Since the oil age officially began in 1859, the world is estimated to have consumed around one trillion barrels of the ‘black gold’. ExxonMobil expects another trillion to be consumed by 2020, and that rate will continue to accelerate due to world economic growth.

But the developed western economies are not expected to retain their position as chief consumer. On existing world growth projections provided by ExxonMobil, developing countries will overtake the OECD nations in terms of energy consumption by 2010. This is because while OECD members average two per cent growth per annum, the developing world achieves twice that.

What this means in terms of the ongoing global struggle for access to supplies is largely in the hands of the politicians. But it inevitably points to a need for more oil.

According to BP’s Statistical Review of World Energy June 2003, the world economy currently needs 75 million barrels of oil every day. Proven oil reserves are believed to be one trillion barrels. Proven means that nations and companies are prepared to agree that they definitely exist and can be economically retrieved with currently available technology.

The US Geological Survey estimates, however, that total world oil reservoirs amount to seven trillion barrels of oil. It states that two trillion oil barrels can be economically extracted today and for the foreseeable future, leaving five trillion for future technologies currently in development.

But these account for only what are known as ‘conventional’ oils. There are also heavy oils, known as ‘unconventional’ oils, and the US Geological Survey estimates the world has four trillion barrels of these, making a grand total of 11 trillion barrels.Despite the many theories that a future fuel crisis is looming the history of oil exploration suggests that known reserves will grow rather than shrink.

According to Oil and Gas Journal, in 1980 the world’s total proven oil reserves amounted to just 642 billion barrels. Twenty years later that had doubled to about a trillion. Whatever level the reserves stand at 30 years from now, the geopolitics is unlikely to change.

For many decades to come the political centre of the world’s energy supply will be the unstable areas of central Asia and the Middle East. Although ExxonMobil expects West Africa, Russia and the Caspian Sea to be major oilfields in the 21st century the Middle East will still dominate.

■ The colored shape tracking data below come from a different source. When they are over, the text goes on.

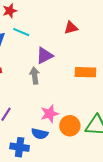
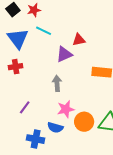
red triangle: (71, 28) -> (79, 40), moved
gray arrow: (35, 76) -> (57, 83), moved

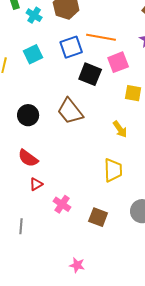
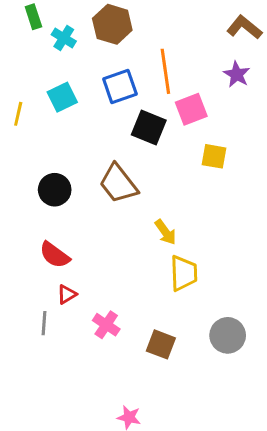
orange line: (101, 37) -> (165, 71), turned 72
yellow arrow: (120, 129) -> (165, 232), moved
gray line: (21, 226) -> (44, 323), moved

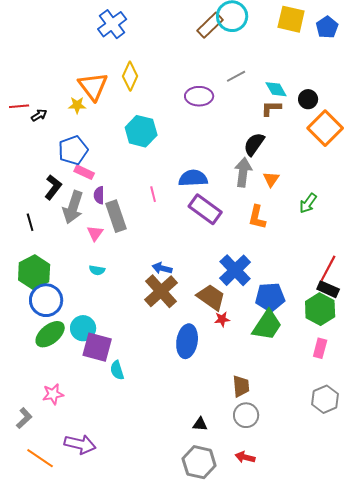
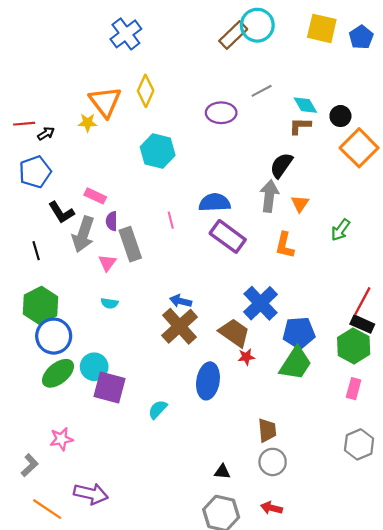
blue pentagon: (73, 150) -> (35, 172), moved
black L-shape: (53, 187) -> (61, 212), turned 110
cyan semicircle: (117, 370) -> (158, 409), moved, turned 60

The US DOE states that the reserves of both oil and gas are clustered in just a few regions of the world. Middle Eastern countries have well over half the proven oil reserves, while the former Soviet Union, Iran and the tiny Gulf state of Qatar account for 60 per cent of proven gas reserves.

Sidebar: The unplumbed resources of global oil supplies

Developing the technology for oil and gas discovery and extraction requires an understanding of the rock strata within which they are found. This area of studyis called geo-mechanics or rock physics.

Oilfields are not, as some might imagine, underground lakes of black liquid which can be drilled into and extracted. Most of the world’s oil is mixed in with what is known as fractured chalk rock, but sandstone is also common.

A fractured rock is a stratum with cracks in it – essentially a porous rock full of oil and gas. The fractures are important, because they mean the stratum is permeable to oil and gas. The higher the permeability the better suited the field is for extraction.

Yet however permeable the stratum, extraction remains a major, ongoing technical challenge even for oilfields that have been producing for decades.

None of the oilfields that have been opened since the beginning of the current age of oil exploration has been emptied, despite breakthroughs in drilling technology that now enable drills to bore into a field at any angle.

The oil industry is notoriously secretive about the technologies it hopes will bring about the big breakthroughs that will allow it to squeeze the last drop from the world’s reserves.